I think that the braver, bolder organizations, the ones that constantly challenge how they can best serve their customers, will see success in the coming years.
I also expect we will see more Chief Customer Officer roles with a broad mandate emerging as organizations realize that establishing a brand promise and then delivering it are sides of the same coin that must be fully connected if they are to shift and change in line with customer demands.
A final word on expanding your remit as CCO
CCOs who read this will most likely oversee CS, Support, Professional Services, and Operations, but may not have responsibility for Sales, Communications, or Marketing. For CS executives who are looking to expand their remit, here are some things to consider:
1) Work on your mindset, your ability to evolve, and build ambidextrous skills. I worked in Marketing, Accounting, Recruiting, and more—all of which made me highly curious about people. I went back and did a Masters in Positive Psychology to give me further insight into how to help people flourish and to gain purpose in their lives.
Coming into Xero I picked up the reins as Chief People Officer, which was a new mandate for me, but it only added to my skill set. When the opportunity of leading our CX team opened up, I knew I could use my people experience skills and apply them to the customer experience.
Being curious and having a growth mindset put me in good stead to be an executive that could own a multitude of functions.
2) Make sure you hire awesome people who are also disciplined experts. I certainly don't do this job alone.

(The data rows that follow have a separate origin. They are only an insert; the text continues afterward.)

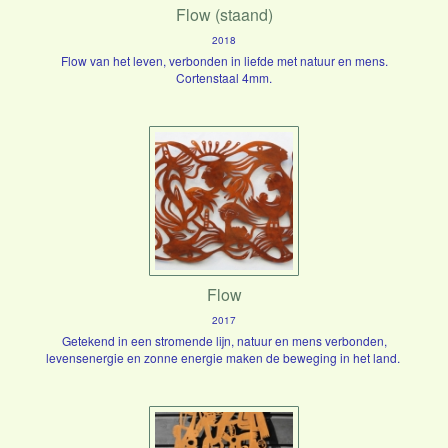
Flow (staand)
2018
Flow van het leven, verbonden in liefde met natuur en mens.
Cortenstaal 4mm.
Flow
2017
Getekend in een stromende lijn, natuur en mens verbonden,
levensenergie en zonne energie maken de beweging in het land.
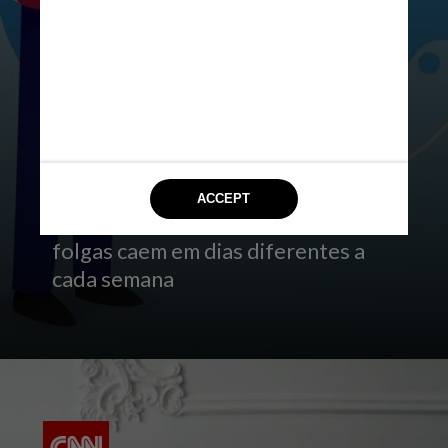
Escala 5×1
Neste caso, são cinco dias de
trabalho para um dia de folga.
Parecida com a escala 6×1 no
quesito do tempo de descanso, a
principal diferença dessa escala em
relação às anteriores é a de que as
folgas caem em dias diferentes a
cada semana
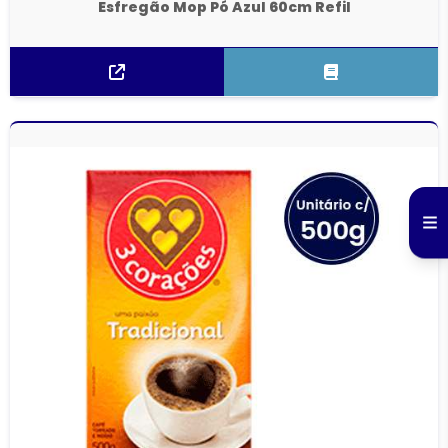
Esfregão Mop Pó Azul 60cm Refil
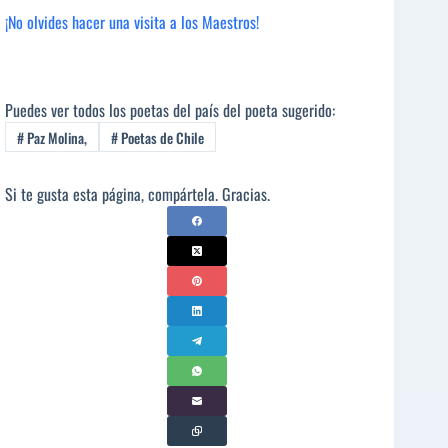
¡No olvides hacer una visita a los Maestros!
Puedes ver todos los poetas del país del poeta sugerido:
#
Paz Molina,
#
Poetas de Chile
Si te gusta esta página, compártela. Gracias.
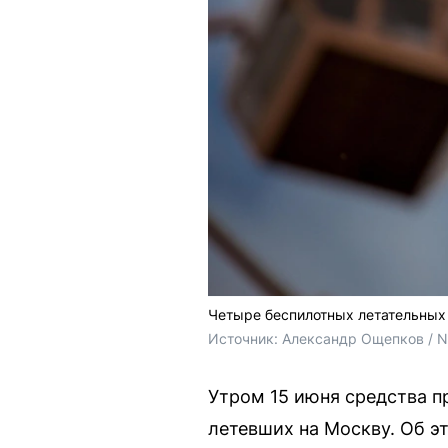
Четыре беспилотных летательных 
Источник: 
Александр Ощепков / 
Утром 15 июня средства 
летевших на Москву. Об э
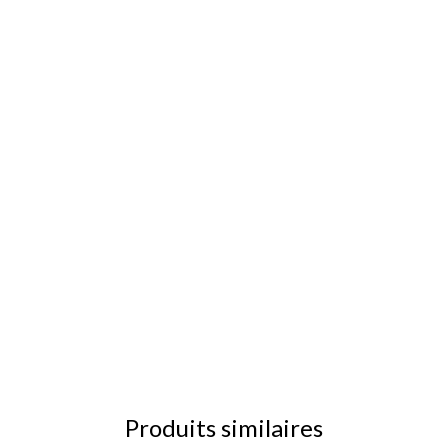
Produits similaires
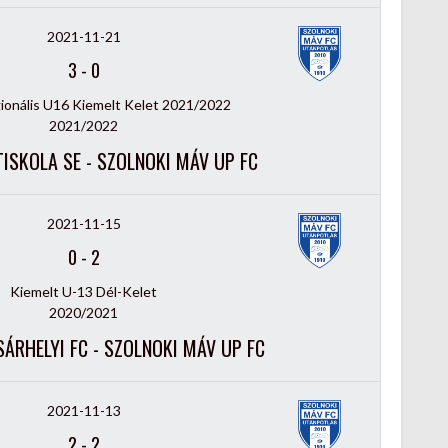
2021-11-21
3
-
0
onális U16 Kiemelt Kelet 2021/2022
2021/2022
ISKOLA SE - SZOLNOKI MÁV UP FC
2021-11-15
0
-
2
Kiemelt U-13 Dél-Kelet
2020/2021
RHELYI FC - SZOLNOKI MÁV UP FC
2021-11-13
2
-
2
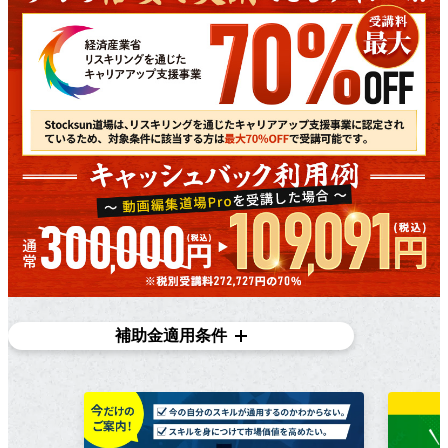
補助金適用条件
対象条件
在職者であり、​雇用主の​変更を​伴う​転職を​目指している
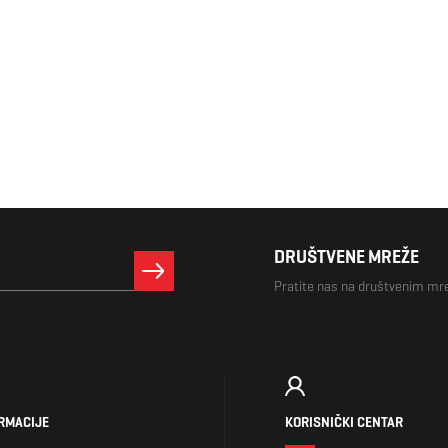
DRUŠTVENE MREŽE
Pratite nas na društvenim m
RMACIJE
KORISNIČKI CENTAR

I am surrounded by a world-class team—people who are not just experts in their field—but people who are empowered to work together, with a deep commitment to creating a holistic approach to the way we connect with our customers at every point of the journey.
We’re in an ever-evolving environment and have a unique opportunity to act as change agents dedicated to bringing greater focus to Customer Success and realigning our organization to deliver on our purpose.
Executives should be thinking beyond their specific discipline, putting in place a clear strategy that is centered around the customer and aligning teams to execute on it.